# Floating point bugs in Spin2

ersmith
Posts:

**5,193**
in Propeller 2

Besides the misparsing of "-1.0" as "-(1.0)" (which could be argued is a feature, but it's certainly a surprise) there is also a pervasive confusion in Spin2 between NaN (not a number) and infinity.

The IEEE encoding specifies that infinity is encoded as $7f80_0000, and that numbers $7f80_0001 - $7fff_ffff are NaN. Spin2 seems only to have a single NaN ($7fff_ffff) and also returns this for many cases that should yield infinity.

The following program illustrates some of these problems:

con _clkfreq = 180_000_000 debug_baud = 2_000_000 pub main() | minus_zero, bignum, x, y, inf1, real_inf minus_zero := $8000_0000 bignum := $7f7f_ffff ' largest representable IEEE single real_inf := $7f80_0000 ' IEEE infinity inf1 := bignum /. 0.0 DEBUG("float test") if inf1 <> real_inf DEBUG("ERROR:", fdec(inf1), " and ", fdec(real_inf), " should both be infinity") x := bignum *. 2.0 if x <> real_inf DEBUG("ERROR: ", fdec_(bignum), " *. 2.0 should be infinite but got ", fdec(x), " : ", uhex_(x)) x := 1.0 /. real_inf if x <>. 0.0 DEBUG("ERROR: 1.0 /. infinity should give 0.0 got ", fdec(x), " : ", uhex_(x)) DEBUG("done test")

## Comments

709Please keep in mind we all ask because we care. I made it a goal to try out the spin 2 floating point over the holiday and it was a pretty major bugbear. And I got some pretty confusing feedback yesterday.

It's a situation of "everything you know is wrong". Handling of floating point really doesn't have to be unique, because the uniqueness isn't solving a particular problem.

I'm making an effort in toning down my passionate language. Hopeful Parallax will do the right thing.

13,690Well, please tell me what the right thing is, because I don't know. I'm kind of dense. You won't hurt my feelings.

I see that infinity could be handled, but what else is wrong?

709Var2 := Var2+.-.210.0 just makes my head explode.

Or gosh, Var1-.-.1.0

Where the const or literal type is known, the complier should remember it.

If I type 120 or -33 or similar it's an integer

If I type 12.0 or 6e3 or -5.2e3, it can be inferred this is a float.

The complier can remember this. Or how about we just have a yes/no decision, this is or isn't an integer.

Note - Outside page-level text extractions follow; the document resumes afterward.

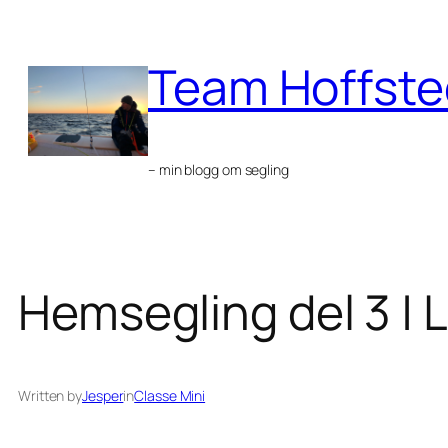
Skip
to
Team Hoffste
content
– min blogg om segling
Hemsegling del 3 | L
Written by
Jesper
in
Classe Mini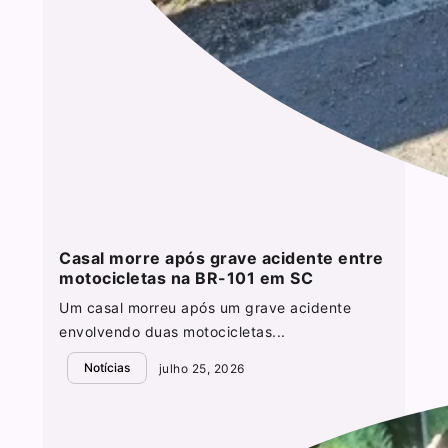
Casal morre após grave acidente entre
motocicletas na BR-101 em SC
Um casal morreu após um grave acidente
envolvendo duas motocicletas...
Notícias
julho 25, 2026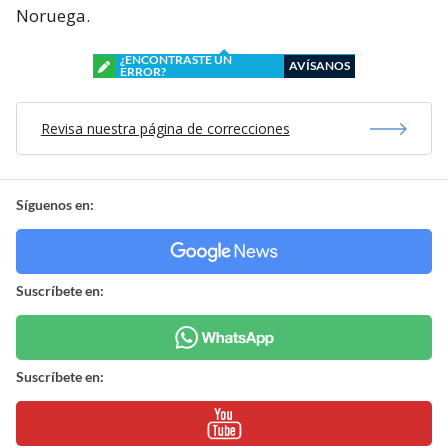
Noruega.
¿ENCONTRASTE UN
AVÍSANOS
ERROR?
Revisa nuestra página de correcciones
Síguenos en:
Suscríbete en:
Suscríbete en: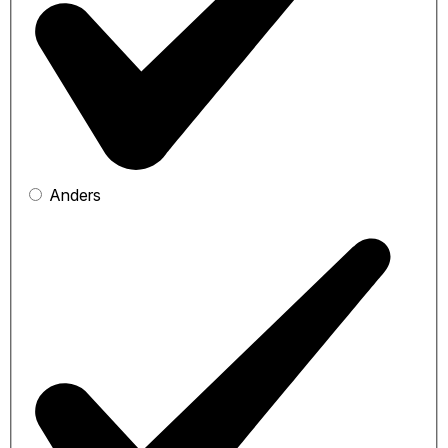
Anders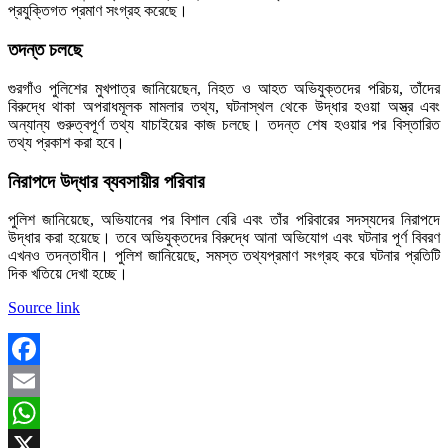
প্রযুক্তিগত প্রমাণ সংগ্রহ করেছে।
তদন্ত চলছে
গুরগাঁও পুলিশের মুখপাত্র জানিয়েছেন, নিহত ও আহত অভিযুক্তদের পরিচয়, তাঁদের
বিরুদ্ধে থাকা অপরাধমূলক মামলার তথ্য, ঘটনাস্থল থেকে উদ্ধার হওয়া অস্ত্র এবং
অন্যান্য গুরুত্বপূর্ণ তথ্য যাচাইয়ের কাজ চলছে। তদন্ত শেষ হওয়ার পর বিস্তারিত
তথ্য প্রকাশ করা হবে।
নিরাপদে উদ্ধার ব্যবসায়ীর পরিবার
পুলিশ জানিয়েছে, অভিযানের পর বিশাল বেরি এবং তাঁর পরিবারের সদস্যদের নিরাপদে
উদ্ধার করা হয়েছে। তবে অভিযুক্তদের বিরুদ্ধে আনা অভিযোগ এবং ঘটনার পূর্ণ বিবরণ
এখনও তদন্তাধীন। পুলিশ জানিয়েছে, সমস্ত তথ্যপ্রমাণ সংগ্রহ করে ঘটনার প্রতিটি
দিক খতিয়ে দেখা হচ্ছে।
Source link
Facebook
Email
WhatsApp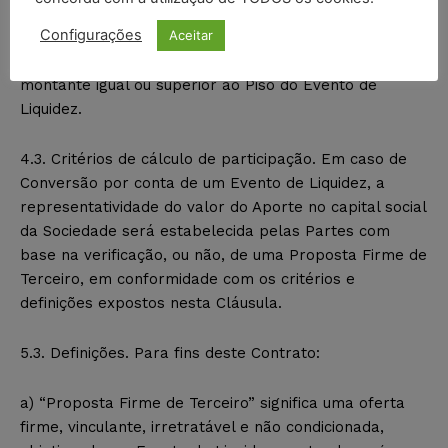
subscrição ou instrumentos análogos, que resulte ou
Configurações
Aceitar
que possa resultar em investimento no capital social
da Sociedade, em uma ou mais transações, em
montante igual ou superior ao Piso do Evento de
Liquidez.
4.3. Critérios de cálculo de participação. Em caso de
Conversão por conta de um Evento de Liquidez, a
representatividade do valor do Aporte no capital social
da Sociedade será estabelecida pelas Partes com
base na verificação, ou não, de uma Proposta Firme de
Terceiro, em conformidade com os critérios e
definições expostos nesta Cláusula.
5.3. Definições. Para fins deste Contrato:
a) “Proposta Firme de Terceiro” significa uma oferta
firme, vinculante, irretratável e não condicionada,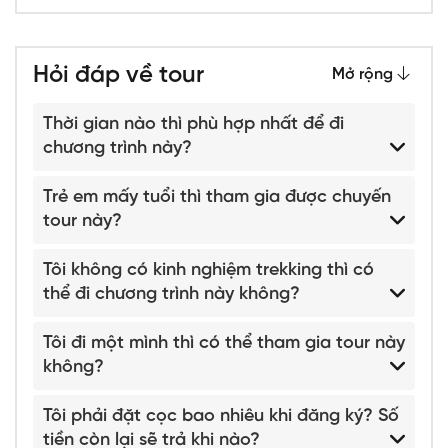
Hỏi đáp về tour
Mở rộng
Thời gian nào thì phù hợp nhất để đi
chương trình này?
Trẻ em mấy tuổi thì tham gia được chuyến
tour này?
Tôi không có kinh nghiệm trekking thì có
thể đi chương trình này không?
Tôi đi một mình thì có thể tham gia tour này
không?
Tôi phải đặt cọc bao nhiêu khi đăng ký? Số
tiền còn lại sẽ trả khi nào?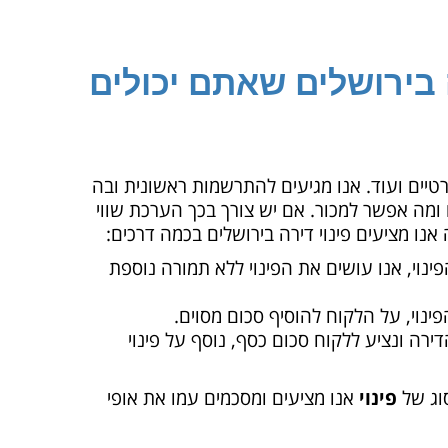
 בירושלים שאתם יכולים
רטיים ועוד. אנו מגיעים להתרשמות ראשונית ובה
 ומה אפשר למכור. אם יש צורך בכך הערכת שווי
ו מציעים פינוי דירה בירושלים בכמה דרכים:
וי, אנו עושים את הפינוי ללא תמורה נוספת
וי, על הלקוח להוסיף סכום מסוים.
ירה ונציע ללקוח סכום כסף, נוסף על פינוי
וג של
פינוי
אנו מציעים ומסכמים עמו את אופי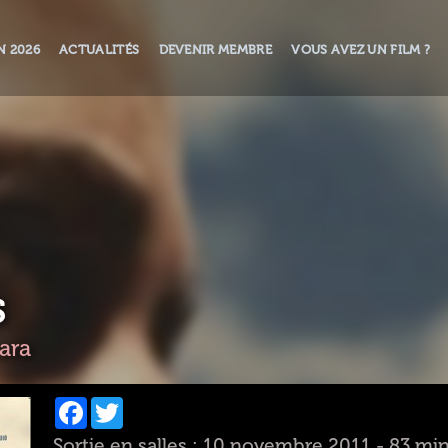
N 2026
ACTUALITÉS
DEVENIR MEMBRE
VOUS AVEZ UN FILM ?
S
ara
Facebook
Twitter
Sortie en salles : 10 novembre 2011 - 83 mi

It's understood that var1 + var2 is going to be indeterminate. But the complier should be just smart enough to see 10.0 + 120.0 and be, wait a minute, why would you want to do that? (Float, integer op, float)

Or even 0.0 - 120.0. why would you want to do that? Or var1 + 12.8, again why would you want to do that? (Assume integer, integer add, float)

Or even with a const, var1 + const1, could be okay if const1 is an integer, and you just have to trust the person and let it go.

But var1 + const2 is most definitely wrong if const2 is known to be a float because it was directly set from an expression that provided a float.

As it stands, it's very easy to trip up and get a NaN that cascades down the calculations.

I can mentally process needing to do +. and /. as shorthand operations.

But it's incomprehensible from an outside observer why a negative floating point number on a literal has to need an awkward extra dot. Come up for air with fresh eyes and see this from a high level.

Option 2,

Maybe just remove the floating point negation entirely? and require that -. be strictly a subtraction operation that requires two operands?

Compiler would still require the intelligence to handle the - as either an integer subtraction, integer negation, or part of a negative literal (integer or float).

The answer to why doesn't var1:= -.var2 compile, could be simple to support.

Well, do this:

var1 := 0.0 -. var2

5,193@whicker I wouldn't go too far overboard -- trying to implicitly add types leads down quite a rabbit hole. But I definitely agree that "-1.0" should be parsed not as an operator and a number but as a single (negative) floating point number. The only case that's a bit problematic is a string like "-.5": is this a number (the same as "-0.5") or an operator "-." applied to "5"? I'd favor the former interpretation, but throwing an error would work too. The user can always type "-0.5" for the number, and "-. 5" (with a space after the operator) to get the negative float operator applied to the integer 5 (hard to imagine a use case for this though).

5,193For completeness while I'm reporting float bugs, besides the NaN / Infinity problems, there are also:

(1) some rounding errors (e.g. $4000_0000 +. $3400_0000 gives $4000_0001, but is supposed to give $4000_0000 according to IEEE)

(2) FSQRT($8000_0000) is supposed to return 0 according to IEEE (that's an odd one, so probably not high priority).

13,690Thanks, Eric and Whicker.

I am going to make negative float constants require just '-', instead of '-.'.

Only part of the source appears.